- [Description of the task]: Check each line of the material, and show the ones that include the word "count".

Information given START

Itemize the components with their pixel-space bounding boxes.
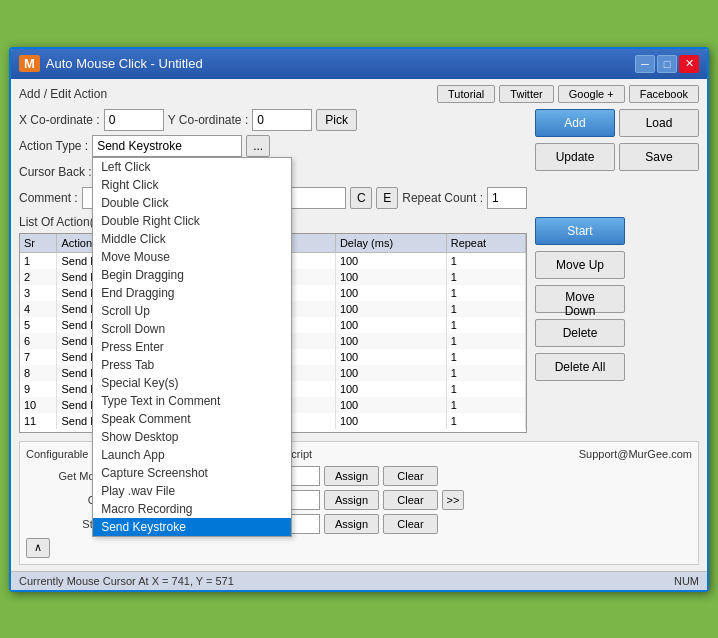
scroll-up-container: ∧ xyxy=(26,538,692,558)
dropdown-item-speak-comment[interactable]: Speak Comment xyxy=(93,410,291,428)
minimize-button[interactable]: ─ xyxy=(635,55,655,73)
cell-delay: 100 xyxy=(335,349,446,365)
facebook-button[interactable]: Facebook xyxy=(629,85,699,103)
dropdown-item-scroll-down[interactable]: Scroll Down xyxy=(93,320,291,338)
cell-sr: 5 xyxy=(20,317,57,333)
dropdown-item-type-text[interactable]: Type Text in Comment xyxy=(93,392,291,410)
col-repeat: Repeat xyxy=(446,234,525,253)
assign-btn-2[interactable]: Assign xyxy=(324,490,379,510)
twitter-button[interactable]: Twitter xyxy=(499,85,553,103)
mouse-position-text: Currently Mouse Cursor At X = 741, Y = 5… xyxy=(19,575,234,587)
dropdown-item-scroll-up[interactable]: Scroll Up xyxy=(93,302,291,320)
x-label: X Co-ordinate : xyxy=(19,113,100,127)
dropdown-item-show-desktop[interactable]: Show Desktop xyxy=(93,428,291,446)
tutorial-button[interactable]: Tutorial xyxy=(437,85,495,103)
cell-repeat: 1 xyxy=(446,333,525,349)
dropdown-item-middle-click[interactable]: Middle Click xyxy=(93,230,291,248)
ellipsis-button[interactable]: ... xyxy=(246,135,270,157)
move-up-button[interactable]: Move Up xyxy=(535,251,625,279)
add-load-row: Add Load xyxy=(535,109,699,137)
cell-sr: 10 xyxy=(20,397,57,413)
pick-button[interactable]: Pick xyxy=(316,109,357,131)
col-sr: Sr xyxy=(20,234,57,253)
dropdown-item-send-keystroke[interactable]: Send Keystroke xyxy=(93,518,291,536)
cursor-back-label: Cursor Back : xyxy=(19,165,92,179)
cell-delay: 100 xyxy=(335,269,446,285)
col-delay: Delay (ms) xyxy=(335,234,446,253)
num-lock-indicator: NUM xyxy=(674,575,699,587)
assign-btn-1[interactable]: Assign xyxy=(324,466,379,486)
y-label: Y Co-ordinate : xyxy=(168,113,249,127)
update-button[interactable]: Update xyxy=(535,143,615,171)
cell-repeat: 1 xyxy=(446,413,525,429)
clear-btn-2[interactable]: Clear xyxy=(383,490,438,510)
dropdown-item-press-enter[interactable]: Press Enter xyxy=(93,338,291,356)
add-edit-label: Add / Edit Action xyxy=(19,87,107,101)
cell-delay: 100 xyxy=(335,252,446,269)
load-button[interactable]: Load xyxy=(619,109,699,137)
cell-sr: 11 xyxy=(20,413,57,429)
action-type-select-container: Send Keystroke Left Click Right Click Do… xyxy=(92,135,242,157)
dropdown-item-left-click[interactable]: Left Click xyxy=(93,158,291,176)
cell-delay: 100 xyxy=(335,381,446,397)
e-button[interactable]: E xyxy=(376,187,398,209)
move-down-button[interactable]: Move Down xyxy=(535,285,625,313)
coordinates-row: X Co-ordinate : Y Co-ordinate : Pick xyxy=(19,109,527,131)
dropdown-item-press-tab[interactable]: Press Tab xyxy=(93,356,291,374)
dropdown-item-capture-screenshot[interactable]: Capture Screenshot xyxy=(93,464,291,482)
chevron-right-button[interactable]: >> xyxy=(442,490,464,510)
c-button[interactable]: C xyxy=(350,187,372,209)
dropdown-item-launch-app[interactable]: Launch App xyxy=(93,446,291,464)
dropdown-item-right-click[interactable]: Right Click xyxy=(93,176,291,194)
x-input[interactable] xyxy=(104,109,164,131)
app-logo: M xyxy=(19,55,40,72)
maximize-button[interactable]: □ xyxy=(657,55,677,73)
clear-btn-3[interactable]: Clear xyxy=(383,514,438,534)
cell-sr: 7 xyxy=(20,349,57,365)
action-type-row: Action Type : Send Keystroke Left Click … xyxy=(19,135,527,157)
window-content: Add / Edit Action Tutorial Twitter Googl… xyxy=(11,79,707,571)
cell-delay: 100 xyxy=(335,365,446,381)
dropdown-menu[interactable]: Left Click Right Click Double Click Doub… xyxy=(92,157,292,537)
start-button[interactable]: Start xyxy=(535,217,625,245)
dropdown-item-special-keys[interactable]: Special Key(s) xyxy=(93,374,291,392)
cell-repeat: 1 xyxy=(446,301,525,317)
delete-button[interactable]: Delete xyxy=(535,319,625,347)
repeat-count-input[interactable] xyxy=(487,187,527,209)
top-nav: Add / Edit Action Tutorial Twitter Googl… xyxy=(19,85,699,103)
add-button[interactable]: Add xyxy=(535,109,615,137)
cell-delay: 100 xyxy=(335,413,446,429)
clear-btn-1[interactable]: Clear xyxy=(383,466,438,486)
right-panel: Add Load Update Save Start Move Up Move … xyxy=(535,109,699,433)
assign-btn-3[interactable]: Assign xyxy=(324,514,379,534)
main-window: M Auto Mouse Click - Untitled ─ □ ✕ Add … xyxy=(9,47,709,592)
main-layout: X Co-ordinate : Y Co-ordinate : Pick Act… xyxy=(19,109,699,433)
y-input[interactable] xyxy=(252,109,312,131)
title-bar: M Auto Mouse Click - Untitled ─ □ ✕ xyxy=(11,49,707,79)
delete-all-button[interactable]: Delete All xyxy=(535,353,625,381)
dropdown-item-macro-recording[interactable]: Macro Recording xyxy=(93,500,291,518)
scroll-up-button[interactable]: ∧ xyxy=(26,538,50,558)
cell-delay: 100 xyxy=(335,317,446,333)
dropdown-item-double-click[interactable]: Double Click xyxy=(93,194,291,212)
dropdown-item-double-right-click[interactable]: Double Right Click xyxy=(93,212,291,230)
cell-sr: 3 xyxy=(20,285,57,301)
repeat-count-label: Repeat Count : xyxy=(402,191,483,205)
google-button[interactable]: Google + xyxy=(558,85,625,103)
dropdown-item-play-wav[interactable]: Play .wav File xyxy=(93,482,291,500)
save-button[interactable]: Save xyxy=(619,143,699,171)
dropdown-item-move-mouse[interactable]: Move Mouse xyxy=(93,248,291,266)
status-bar: Currently Mouse Cursor At X = 741, Y = 5… xyxy=(11,571,707,590)
dropdown-item-begin-dragging[interactable]: Begin Dragging xyxy=(93,266,291,284)
cell-sr: 2 xyxy=(20,269,57,285)
update-save-row: Update Save xyxy=(535,143,699,171)
cell-sr: 8 xyxy=(20,365,57,381)
action-type-select[interactable]: Send Keystroke xyxy=(92,135,242,157)
cell-sr: 4 xyxy=(20,301,57,317)
cell-delay: 100 xyxy=(335,397,446,413)
close-button[interactable]: ✕ xyxy=(679,55,699,73)
cell-repeat: 1 xyxy=(446,252,525,269)
cell-repeat: 1 xyxy=(446,365,525,381)
cell-delay: 100 xyxy=(335,301,446,317)
dropdown-item-end-dragging[interactable]: End Dragging xyxy=(93,284,291,302)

Information given END

- [Solution to the exercise]:
repeat-count-input[interactable] xyxy=(487,187,527,209)
repeat-count-label: Repeat Count : xyxy=(402,191,483,205)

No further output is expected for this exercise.